Treating themes as separate silos
Students often write a DBQ or LEQ that addresses only one theme when the prompt rewards complexity from multiple themes. The Reformation is CID, but it is also SOP (princes vs. pope), NEI (religious identity), and ECD (Church wealth). Always ask which other themes are present.
Confusing SCD with NEI
Social organization (SCD) is about class, gender, and family structure. National and European identity (NEI) is about how people define collective belonging. Antisemitism in 19th-century Europe is NEI (exclusion from national identity) and SCD (social marginalization), but they are not the same argument.

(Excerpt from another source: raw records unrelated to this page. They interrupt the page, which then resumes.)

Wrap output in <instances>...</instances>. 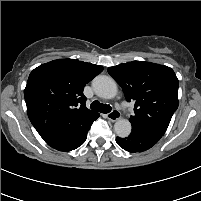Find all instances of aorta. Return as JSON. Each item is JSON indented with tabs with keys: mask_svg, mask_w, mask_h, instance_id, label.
<instances>
[{
	"mask_svg": "<svg viewBox=\"0 0 201 201\" xmlns=\"http://www.w3.org/2000/svg\"><path fill=\"white\" fill-rule=\"evenodd\" d=\"M95 94L103 99H112L117 95V83L106 75H99L92 81ZM131 123L127 119H119L114 124V131L120 138L128 137L131 133Z\"/></svg>",
	"mask_w": 201,
	"mask_h": 201,
	"instance_id": "762f6f07",
	"label": "aorta"
}]
</instances>
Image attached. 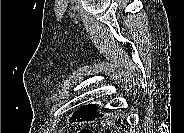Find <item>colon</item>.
<instances>
[{"instance_id":"1","label":"colon","mask_w":184,"mask_h":133,"mask_svg":"<svg viewBox=\"0 0 184 133\" xmlns=\"http://www.w3.org/2000/svg\"><path fill=\"white\" fill-rule=\"evenodd\" d=\"M80 132L81 133H92V131L89 129H82Z\"/></svg>"}]
</instances>
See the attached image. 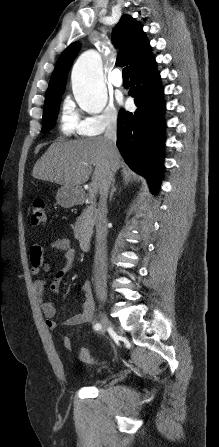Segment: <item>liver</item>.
Here are the masks:
<instances>
[{
    "label": "liver",
    "mask_w": 219,
    "mask_h": 447,
    "mask_svg": "<svg viewBox=\"0 0 219 447\" xmlns=\"http://www.w3.org/2000/svg\"><path fill=\"white\" fill-rule=\"evenodd\" d=\"M113 161L116 170L123 165L117 148ZM110 165L107 143L103 137L56 142L35 163L32 176L39 180L74 187L88 181L94 166L92 181L100 190Z\"/></svg>",
    "instance_id": "liver-1"
}]
</instances>
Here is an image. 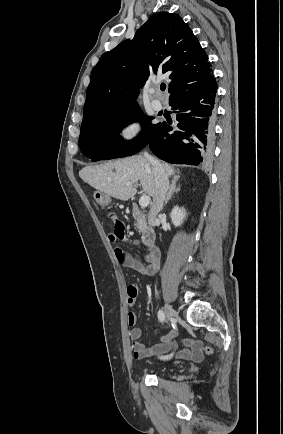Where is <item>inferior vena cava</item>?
<instances>
[{
  "label": "inferior vena cava",
  "mask_w": 283,
  "mask_h": 434,
  "mask_svg": "<svg viewBox=\"0 0 283 434\" xmlns=\"http://www.w3.org/2000/svg\"><path fill=\"white\" fill-rule=\"evenodd\" d=\"M146 159L150 162L155 178V194L153 196L152 207L149 212V222L153 225L157 214L162 210L167 191L169 189L168 177L158 160L153 158L147 152L144 153Z\"/></svg>",
  "instance_id": "1"
}]
</instances>
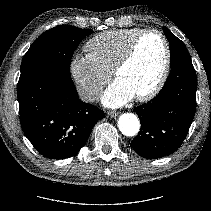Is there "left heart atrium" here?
Masks as SVG:
<instances>
[{
	"label": "left heart atrium",
	"mask_w": 211,
	"mask_h": 211,
	"mask_svg": "<svg viewBox=\"0 0 211 211\" xmlns=\"http://www.w3.org/2000/svg\"><path fill=\"white\" fill-rule=\"evenodd\" d=\"M134 97V94L120 81L115 80L104 92L102 102L107 107H120Z\"/></svg>",
	"instance_id": "left-heart-atrium-1"
}]
</instances>
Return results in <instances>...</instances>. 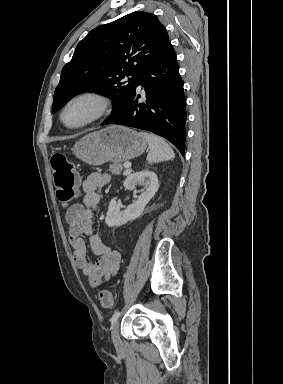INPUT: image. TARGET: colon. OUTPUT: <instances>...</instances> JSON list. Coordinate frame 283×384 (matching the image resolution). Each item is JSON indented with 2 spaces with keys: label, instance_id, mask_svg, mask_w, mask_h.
<instances>
[{
  "label": "colon",
  "instance_id": "obj_1",
  "mask_svg": "<svg viewBox=\"0 0 283 384\" xmlns=\"http://www.w3.org/2000/svg\"><path fill=\"white\" fill-rule=\"evenodd\" d=\"M56 195L63 204H68L75 196L77 189V176L73 165L62 153H55L51 157ZM100 304L104 308H110L113 304V297L110 291L101 290L98 295Z\"/></svg>",
  "mask_w": 283,
  "mask_h": 384
}]
</instances>
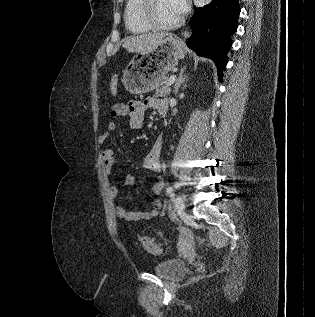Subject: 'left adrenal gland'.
Here are the masks:
<instances>
[{"label":"left adrenal gland","instance_id":"left-adrenal-gland-1","mask_svg":"<svg viewBox=\"0 0 315 317\" xmlns=\"http://www.w3.org/2000/svg\"><path fill=\"white\" fill-rule=\"evenodd\" d=\"M184 69H185V68H182V69H181L180 74H179V77H178V79H177L176 82H175V85H174V92H175V94H177L179 87L181 86V84H182V83L185 81V79H186V75H183Z\"/></svg>","mask_w":315,"mask_h":317}]
</instances>
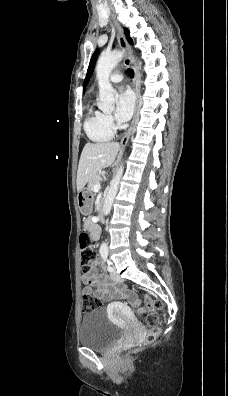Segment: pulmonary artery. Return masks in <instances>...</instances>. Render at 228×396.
I'll list each match as a JSON object with an SVG mask.
<instances>
[{
  "mask_svg": "<svg viewBox=\"0 0 228 396\" xmlns=\"http://www.w3.org/2000/svg\"><path fill=\"white\" fill-rule=\"evenodd\" d=\"M123 79V74L120 72H115L110 76V81L113 83H118L122 81Z\"/></svg>",
  "mask_w": 228,
  "mask_h": 396,
  "instance_id": "obj_1",
  "label": "pulmonary artery"
}]
</instances>
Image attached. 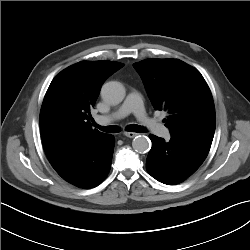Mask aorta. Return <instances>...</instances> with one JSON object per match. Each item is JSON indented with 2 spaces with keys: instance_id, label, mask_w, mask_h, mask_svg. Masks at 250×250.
Segmentation results:
<instances>
[{
  "instance_id": "obj_1",
  "label": "aorta",
  "mask_w": 250,
  "mask_h": 250,
  "mask_svg": "<svg viewBox=\"0 0 250 250\" xmlns=\"http://www.w3.org/2000/svg\"><path fill=\"white\" fill-rule=\"evenodd\" d=\"M126 91L124 86L117 81L105 83L101 89V96L107 103L116 105L123 101ZM133 149L138 153H146L150 149V140L143 135L136 136L132 141Z\"/></svg>"
}]
</instances>
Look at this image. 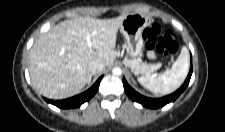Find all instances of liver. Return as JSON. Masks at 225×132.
<instances>
[{
    "instance_id": "6515ba94",
    "label": "liver",
    "mask_w": 225,
    "mask_h": 132,
    "mask_svg": "<svg viewBox=\"0 0 225 132\" xmlns=\"http://www.w3.org/2000/svg\"><path fill=\"white\" fill-rule=\"evenodd\" d=\"M128 14L113 19L79 17L60 22L42 34L29 54V71L34 87L50 99L78 94L91 76L93 60L113 64L118 29ZM91 35L89 48L86 36Z\"/></svg>"
}]
</instances>
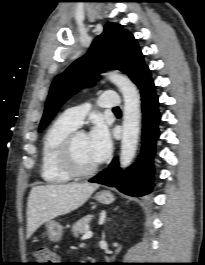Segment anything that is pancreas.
<instances>
[{
	"label": "pancreas",
	"instance_id": "cf45deb5",
	"mask_svg": "<svg viewBox=\"0 0 205 265\" xmlns=\"http://www.w3.org/2000/svg\"><path fill=\"white\" fill-rule=\"evenodd\" d=\"M91 218L92 217L90 215L85 216V217L81 218L80 220H78L72 226V232H73L75 237H78L79 234H83L89 230V222H90Z\"/></svg>",
	"mask_w": 205,
	"mask_h": 265
}]
</instances>
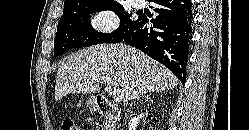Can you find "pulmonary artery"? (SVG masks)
<instances>
[{
  "label": "pulmonary artery",
  "mask_w": 249,
  "mask_h": 130,
  "mask_svg": "<svg viewBox=\"0 0 249 130\" xmlns=\"http://www.w3.org/2000/svg\"><path fill=\"white\" fill-rule=\"evenodd\" d=\"M133 3L136 8H141L144 6V0H133Z\"/></svg>",
  "instance_id": "pulmonary-artery-1"
}]
</instances>
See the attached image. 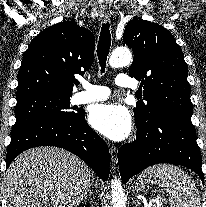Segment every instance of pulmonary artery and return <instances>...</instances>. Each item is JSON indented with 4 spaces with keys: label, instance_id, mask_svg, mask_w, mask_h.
<instances>
[{
    "label": "pulmonary artery",
    "instance_id": "pulmonary-artery-1",
    "mask_svg": "<svg viewBox=\"0 0 206 207\" xmlns=\"http://www.w3.org/2000/svg\"><path fill=\"white\" fill-rule=\"evenodd\" d=\"M115 83L123 87H133L130 78L125 74H118ZM82 91L75 93L72 101L75 104H84L107 99L110 96V89L106 86L94 85L88 82L82 83Z\"/></svg>",
    "mask_w": 206,
    "mask_h": 207
}]
</instances>
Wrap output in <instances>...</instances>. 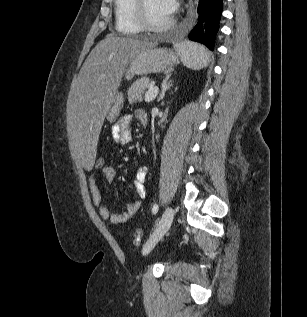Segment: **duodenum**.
<instances>
[{"mask_svg": "<svg viewBox=\"0 0 307 317\" xmlns=\"http://www.w3.org/2000/svg\"><path fill=\"white\" fill-rule=\"evenodd\" d=\"M141 122L143 125H146L147 124V117L145 116L144 118H142Z\"/></svg>", "mask_w": 307, "mask_h": 317, "instance_id": "duodenum-1", "label": "duodenum"}]
</instances>
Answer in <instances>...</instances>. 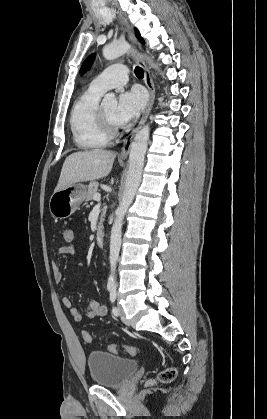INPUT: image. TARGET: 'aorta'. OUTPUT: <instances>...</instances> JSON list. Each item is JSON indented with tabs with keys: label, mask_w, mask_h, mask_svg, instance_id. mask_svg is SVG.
I'll return each mask as SVG.
<instances>
[{
	"label": "aorta",
	"mask_w": 267,
	"mask_h": 419,
	"mask_svg": "<svg viewBox=\"0 0 267 419\" xmlns=\"http://www.w3.org/2000/svg\"><path fill=\"white\" fill-rule=\"evenodd\" d=\"M130 46L126 42H116L106 46L103 49V56L107 60H113L127 52H129ZM149 64L155 69H158L157 65L148 61ZM115 95L108 93L103 99V104H116ZM150 134V128L145 125L135 135L131 144V150L129 155V167L125 183V188L122 196V200L116 210V218L114 220L111 237H110V266L111 274L108 279V287L115 286V271L116 265L119 258V252L121 248V236H122V225L124 217L127 213L128 208L134 200L135 194L141 182V175L144 166V157L147 150V144Z\"/></svg>",
	"instance_id": "1"
}]
</instances>
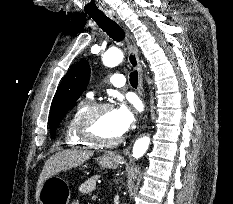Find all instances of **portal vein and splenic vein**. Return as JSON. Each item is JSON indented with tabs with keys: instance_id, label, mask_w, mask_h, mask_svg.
Listing matches in <instances>:
<instances>
[{
	"instance_id": "1",
	"label": "portal vein and splenic vein",
	"mask_w": 233,
	"mask_h": 204,
	"mask_svg": "<svg viewBox=\"0 0 233 204\" xmlns=\"http://www.w3.org/2000/svg\"><path fill=\"white\" fill-rule=\"evenodd\" d=\"M95 199H96V196H95V195H93V196H92V200H95Z\"/></svg>"
}]
</instances>
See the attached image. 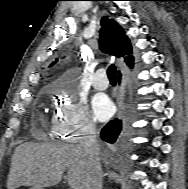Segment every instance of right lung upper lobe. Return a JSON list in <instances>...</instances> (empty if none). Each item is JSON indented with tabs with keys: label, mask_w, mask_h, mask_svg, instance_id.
Here are the masks:
<instances>
[{
	"label": "right lung upper lobe",
	"mask_w": 188,
	"mask_h": 189,
	"mask_svg": "<svg viewBox=\"0 0 188 189\" xmlns=\"http://www.w3.org/2000/svg\"><path fill=\"white\" fill-rule=\"evenodd\" d=\"M100 49L104 53L124 58L128 66H133L132 47L123 28L113 19L104 16L101 20ZM57 61V59H56ZM53 64H51L52 66ZM120 74V72H119Z\"/></svg>",
	"instance_id": "cb5924a9"
}]
</instances>
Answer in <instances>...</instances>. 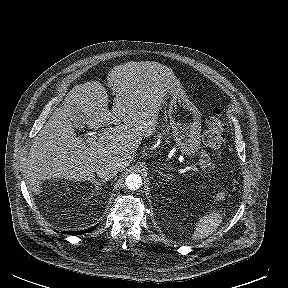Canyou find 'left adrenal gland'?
I'll return each mask as SVG.
<instances>
[{
  "mask_svg": "<svg viewBox=\"0 0 288 288\" xmlns=\"http://www.w3.org/2000/svg\"><path fill=\"white\" fill-rule=\"evenodd\" d=\"M164 179L168 178L171 179L172 175L167 173L165 174L164 172L160 171V169L156 170Z\"/></svg>",
  "mask_w": 288,
  "mask_h": 288,
  "instance_id": "obj_1",
  "label": "left adrenal gland"
}]
</instances>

Using TSI as a list of inventions instead of an argument
Naming the steam engine, railroads, and electricity is not a TSI argument. The argument is about how those innovations changed European society, who benefited, who was harmed, and what consequences were unintended. Always push past the invention to its effects.
Forgetting that ECD includes ideology, not just economics
ECD covers mercantilism, laissez-faire liberalism, Marxism, and Keynesianism as economic ideas, not just trade data and factory output. When a prompt asks about responses to industrialization or the Great Depression, the ideological debate is part of the ECD argument.
Treating national identity as natural or inevitable
NEI requires you to analyze how national identity was constructed through literature, education, war, and state policy. Saying 'Germans naturally wanted unification' misses the point. Bismarck, Romantic nationalism, and the Wars of Unification were deliberate processes of identity construction.